Rozdział 1

6.8K 333 15
                                    

Raz. Dwa. Trzy... No dobra, to wchodzę. Pani o siwych włosach dziwnie się do mnie uśmiecha. Nie podoba mi się to. Nie lubię zmian, a szczególnie takich.
- Witaj w liceum Słodki Amoris! Myślę, że będzie ci się tutaj podobało. Pozostało parę rzeczy do zrobienia...
Przestaje jej słuchać, no bo po co?
Gadanie o tym samym co w każdej nowej szkole.
-...to wszystko mamy ustalone? - zapytała dyrektorka.
- Ależ oczywiście. Tylko, czy jeszcze raz może powtórzyć pani, co mam teraz zrobić? Mam niestety słabą pamięć. - powiedziałam z przesadnym uśmiechem.
Pamięć mam akurat idealną, nawet w tedy, kiedy nie trzeba...
- Idź do pokoju gospodarzy. Tam spotkasz Nataniela. To bardzo uczynny chłopak. Jeśli tylko będziesz potrzebowała pomocy, udaj się do niego.

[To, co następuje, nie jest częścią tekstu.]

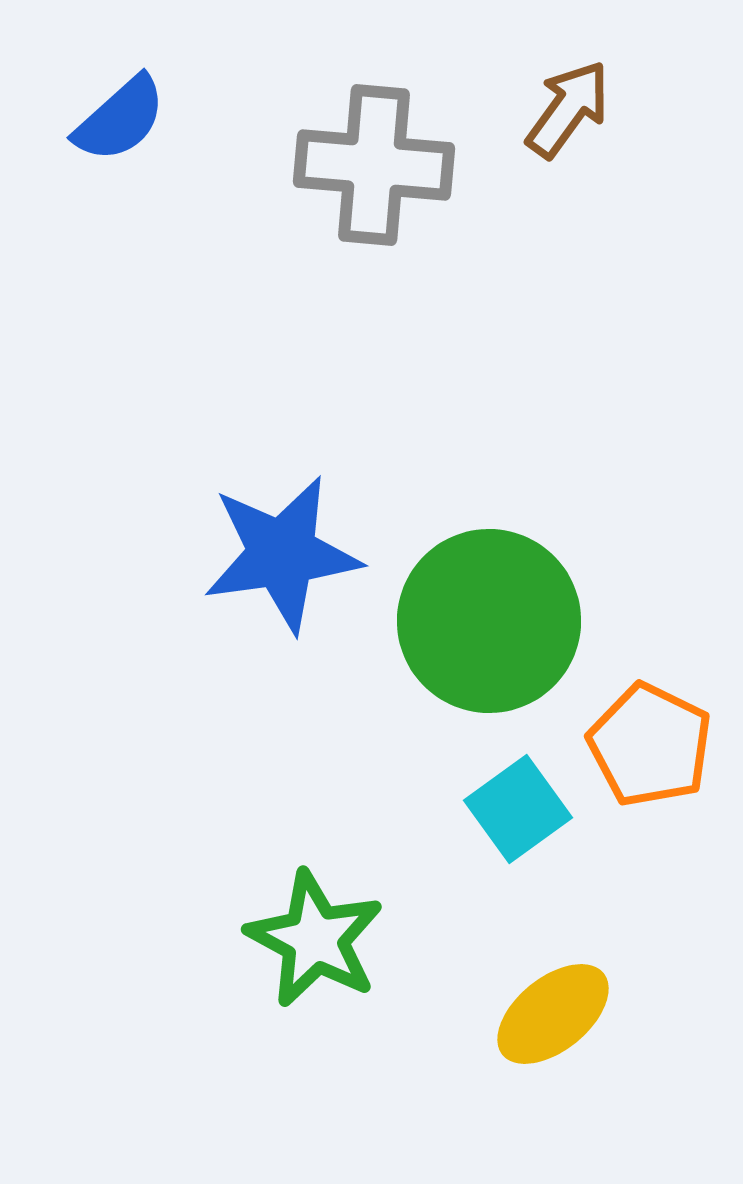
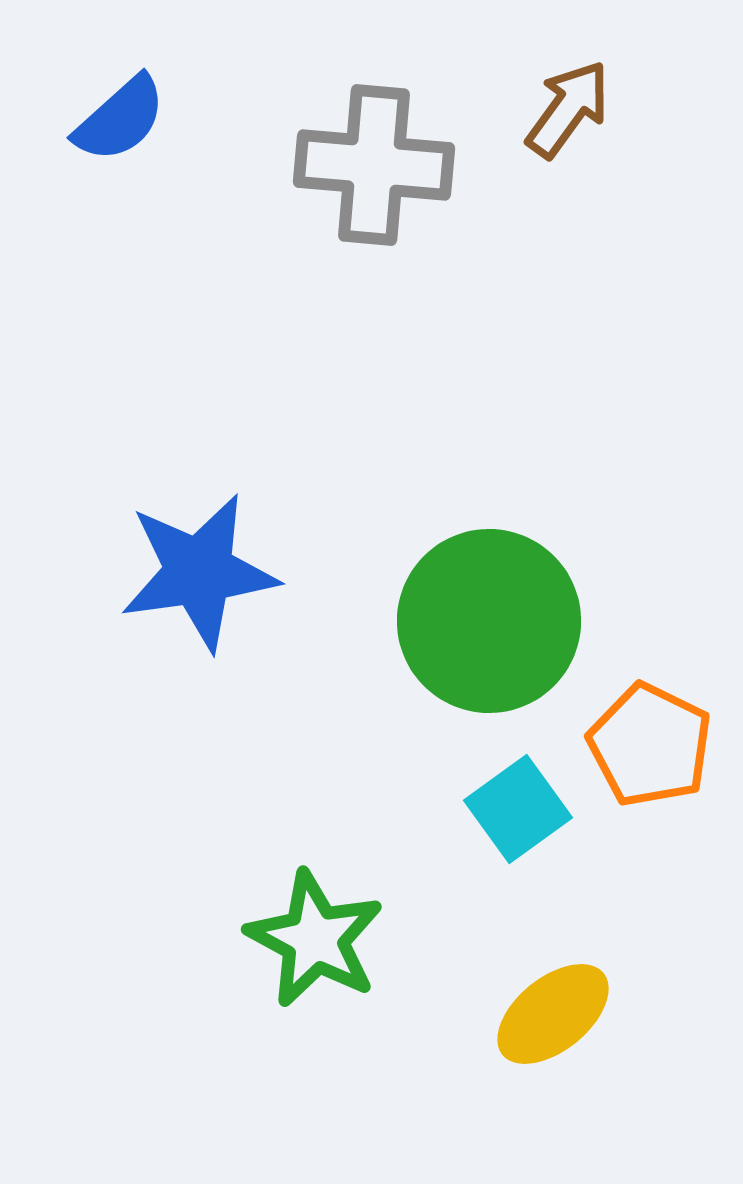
blue star: moved 83 px left, 18 px down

To po drugiej stronie korytarza. Łatwo trafisz.
- Dziękuję bardzo. - Powiedziałam to z ulgą.
Wyszłam najszybciej jak mogłam i z wielką niechęcią udałam się do pokoju naprzeciwko, gdyż chciałam wyjść z tej szkoły. Stałam już przed drzwiami i zapukałam. Po chwili usłyszałam proszę, więc weszłam. Za biurkiem siedział jakiś blondyn. Podeszłam do niego i zapytałam:
- Cześć, szukam głównego gospodarza.
Zerwał się szybko na równe nogi, uśmiechnął się i powiedział:
- To mnie szukałaś. Ach tak, to ty pewno jesteś Kassina. Witaj nazywam się Nataniel. Sądzę, że dyrektorka poprosiła cię, abyś przyniosła resztę dokumentów.
Odwrócił się i zaczął grzebać w swoich papierach.
- Oto i one. Lecz jednak brakuje ci jeszcze zdjęcia legitymacyjnego.
- A no tak, kompletnie o nim zapomniałam.
- Nic nie szkodzi. Jutro mi je dostarczysz i przydzielimy cię do jakiejś klasy. A na dzisiaj masz już wolne. Teraz wybacz, gdyż mam sporo pracy. Tak więc do zobaczenia.
Odpowiedziałam mu na pożegnanie, odwróciłam się i wyszłam. Nie spodziewałam się, że to wszystko będzie tak krótko trwało. Sądziłam, że zejdzie mi na tym z pół dnia, a jednak się myliłam. Skoro mam jeszcze tyle czasu, to pójdę zobaczyć dziedziniec. Przez okno wyglądał dość intrygująco. Stanęłam przed drzwiami i wyszłam na zewnątrz. Przeszłam kawałek prosto i zobaczyłam czerwonowłosego chłopaka, więc postanowiłam z nim pogadać, bo co miałam niby do stracenia.
- Dzień dobry, jestem nowa.
- No i? - odpowiedział szybko.
- Zawsze jesteś taki miły?
- Szczególnie dla nowych. Jestem Kastiel - powiedział z szyderczym uśmiechem na twarzy.
- Ja jestem Kassina, albo Kassi, jak kto woli. Dopiero co przyjechałam i mam małe urwanie głowy z papierami.
Kiedy powiedziałam, jak może do mnie się zwracać, zrobił dość dziwną minę. Taką zdziwioną, jakby niedowierzającą, a potem powiedział:
- Haha, wiem o co chodzi. Powodzenia z tym durnym gospodarzem.
- Co, jest z nim jakiś problem?
- Haha! W życiu nie widziałem tak sztywnego i spiętego typa.
- Ach... Nie wydaje mi się, żeby to było prawdą...
Uśmiechnęłam się do niego i ruszyłam w stronę bazaru. Tak sobie idąc pomyślałam, że chyba specjalnie przeciągnęłam te ostatnie słowa, bo Nat także zdawał mi się podobny do tego co mówił Kastiel, ale nie przywykłam do oceniania ludzi, bez poznania ich. Zanim się zorientowałam, byłam już na bazarze. Poszłam zrobić sobie zdjęcie do dokumentów i wróciłam do domu. Cioci, jak to prawie zawsze nie było u siebie, ponieważ pracowała w szpitalu i to dość daleko, więc postanowiłam zjeść jakąś kolacje i pójść spać, bo nie miałam nic innego do roboty.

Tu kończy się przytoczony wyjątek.